3  NHANES Data Overview


This section provides an overview of the National Health and Nutrition Examination Survey (NHANES) program, the primary data source for this analysis. We will cover the survey’s design, its core methodology, and the crucial process of linking participant data with national mortality records.

3.1 Description of NHANES 📊

NHANES is a continuous program of studies run by the Centers for Disease Control and Prevention (CDC) that began in the 1960s. It is designed to assess the health and nutritional status of the U.S. population. Since 1999, the program has been conducted in 2-year cycles. Further details about the program can be found on the main NHANES website at the CDC.

3.1.1 Why NHANES for this study?

  • National Representativeness: NHANES uses a complex, multi-stage probability sampling design to be representative of the entire noninstitutionalized U.S. civilian population.
  • Rich Data: It collects a wide range of data through interviews, physical examinations, and laboratory tests.
  • Public Availability: The data files are publicly available online, which allows researchers to easily retrieve and use the data, promoting transparency and reproducibility.

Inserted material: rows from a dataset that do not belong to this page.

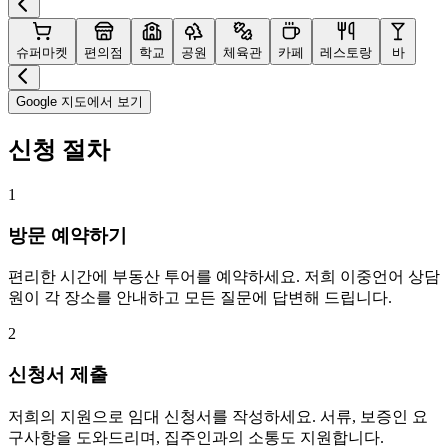
슈퍼마켓
편의점
학교
공원
체육관
카페
레스토랑
바
Google 지도에서 보기
신청 절차
1
방문 예약하기
편리한 시간에 부동산 투어를 예약하세요. 저희 이중언어 상담
원이 각 장소를 안내하고 모든 질문에 답변해 드립니다.
2
신청서 제출
저희의 지원으로 임대 신청서를 작성하세요. 서류, 보증인 요
구사항을 도와드리며, 집주인과의 소통도 지원합니다.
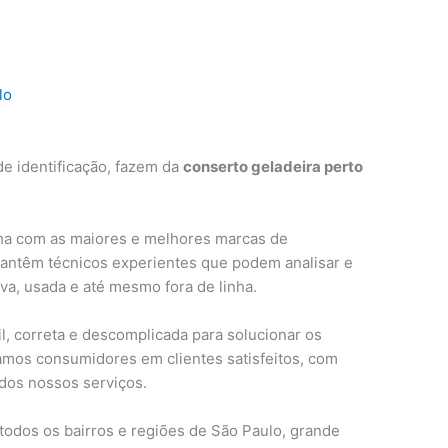
lo
e identificação, fazem da
conserto geladeira perto
ha com as maiores e melhores marcas de
mantêm técnicos experientes que podem analisar e
ova, usada e até mesmo fora de linha.
, correta e descomplicada para solucionar os
amos consumidores em clientes satisfeitos, com
 dos nossos serviços.
todos os bairros e regiões de São Paulo, grande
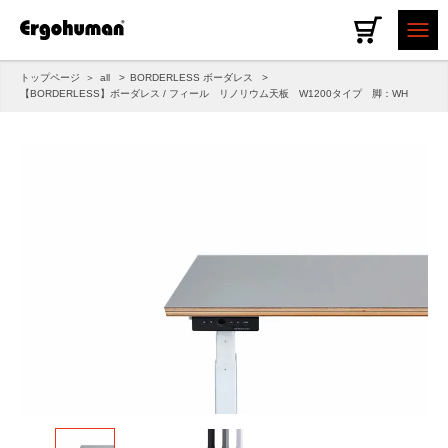
トップページ
all
BORDERLESS ボーダレス
【BORDERLESS】ボーダレス / フィール リノリウム天板 W1200タイプ 脚：WH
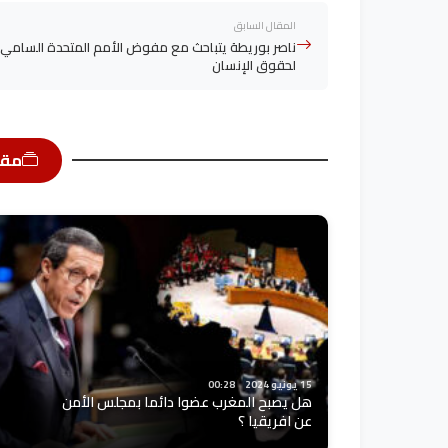
المقال السابق
ناصر بوريطة يتباحث مع مفوض الأمم المتحدة السامي
لحقوق الإنسان
مقا
15 يونيو 2024
00:28
هل يصبح المغرب عضوا دائما بمجلس الأمن
عن افريقيا ؟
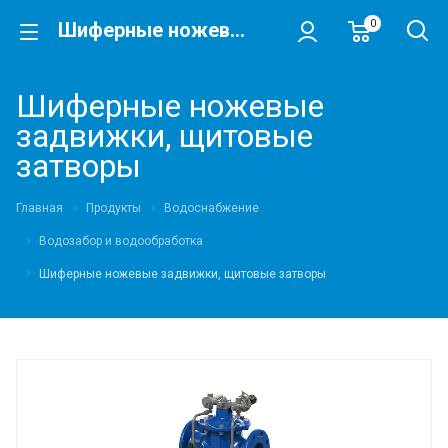
0
Шиферные ножевые задвижки, щитовые затворы
Шиферные ножевые
задвижки, щитовые
затворы
Главная
Продукты
Водоснабжение
Водозабор и водообработка
Шиферные ножевые задвижки, щитовые затворы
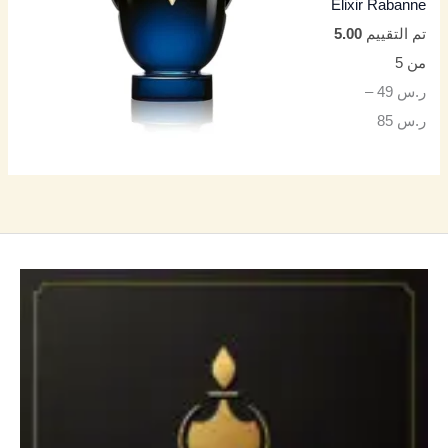
Elixir Rabanne
تم التقييم
5.00
من 5
ر.س
49
–
ر.س
85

This study utilizes data from 10 consecutive cycles spanning 1999-2018, providing a robust, long-term dataset for analysis.

3.2 Survey Design 🏗️

The NHANES survey design is complex and must be accounted for in any analysis to produce valid, generalizable results. The procedure involves four main stages:

  1. Stage 1: Primary Sampling Units (PSUs) - PSUs, which are mostly counties, are selected with a higher probability for more populated areas.
  2. Stage 2: Segments within PSUs - Each PSU is divided into smaller geographic areas (like city blocks), and a sample of these segments is drawn.
  3. Stage 3: Households within Segments - A sample of households is chosen, with over-sampling of certain populations (e.g., low-income persons, specific racial/ethnic groups) to ensure sufficient numbers for meaningful analysis.
  4. Stage 4: Individuals within Households - Individuals are randomly selected from within the chosen households.

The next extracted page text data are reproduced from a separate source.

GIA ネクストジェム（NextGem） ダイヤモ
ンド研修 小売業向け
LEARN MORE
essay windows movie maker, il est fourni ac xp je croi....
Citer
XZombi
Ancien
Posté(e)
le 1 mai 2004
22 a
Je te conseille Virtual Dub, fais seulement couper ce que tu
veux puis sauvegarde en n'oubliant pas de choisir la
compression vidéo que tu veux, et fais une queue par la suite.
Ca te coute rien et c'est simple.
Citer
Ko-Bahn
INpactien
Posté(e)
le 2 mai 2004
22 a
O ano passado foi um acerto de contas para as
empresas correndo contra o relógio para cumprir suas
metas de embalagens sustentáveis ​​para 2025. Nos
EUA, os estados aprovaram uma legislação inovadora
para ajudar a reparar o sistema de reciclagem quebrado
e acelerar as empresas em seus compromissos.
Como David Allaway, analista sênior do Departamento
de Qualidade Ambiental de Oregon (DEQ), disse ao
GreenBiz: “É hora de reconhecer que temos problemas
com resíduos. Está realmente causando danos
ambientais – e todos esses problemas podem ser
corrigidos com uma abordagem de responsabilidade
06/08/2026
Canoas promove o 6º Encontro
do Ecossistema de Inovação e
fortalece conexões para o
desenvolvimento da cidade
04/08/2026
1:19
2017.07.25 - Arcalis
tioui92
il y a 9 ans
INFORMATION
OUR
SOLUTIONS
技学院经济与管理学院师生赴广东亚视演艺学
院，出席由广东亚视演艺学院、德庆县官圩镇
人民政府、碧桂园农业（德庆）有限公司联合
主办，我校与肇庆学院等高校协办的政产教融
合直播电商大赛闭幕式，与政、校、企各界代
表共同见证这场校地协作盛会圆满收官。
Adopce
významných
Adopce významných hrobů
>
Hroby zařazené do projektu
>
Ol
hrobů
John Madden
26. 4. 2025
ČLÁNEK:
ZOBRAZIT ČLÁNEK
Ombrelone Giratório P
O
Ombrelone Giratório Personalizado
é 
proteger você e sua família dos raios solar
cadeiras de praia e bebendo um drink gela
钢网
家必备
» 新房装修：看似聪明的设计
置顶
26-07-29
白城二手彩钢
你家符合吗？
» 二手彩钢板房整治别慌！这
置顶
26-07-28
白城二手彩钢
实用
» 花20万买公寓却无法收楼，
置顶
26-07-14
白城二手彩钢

The CDC provides detailed documentation on how to correctly analyze this complex survey data. More information can be found in the NHANES Analytic Guidelines.

Why This Matters

This multi-stage design requires the use of special survey weights, strata, and PSU variables in any statistical analysis. Ignoring these design elements would lead to biased estimates and incorrect standard errors, potentially invalidating the study’s conclusions.

3.3 Mortality Linkage 🔗

A key advantage of NHANES is the ability to link participant data with the National Death Index (NDI). The NCHS periodically performs this linkage to create public-use Linked Mortality Files (LMF), which provide mortality follow-up information for adult participants. The official Public-use Linked Mortality Files are available from the NCHS Data Linkage Program.

Key variables from the LMF used in this analysis include:

  • Mortality Status (MORTSTAT): Indicates whether a participant is deceased or presumed alive at the end of the follow-up period.
  • Follow-up Time (PERMTH_INT): The duration, in months, from the participant’s survey interview date until the date of death or the end of the follow-up period.

By incorporating this mortality data, the cross-sectional NHANES survey is effectively transformed into a prospective cohort study. This powerful feature allows us to link baseline characteristics collected at the time of the survey to long-term health outcomes like all-cause mortality, which is the foundation of our research question.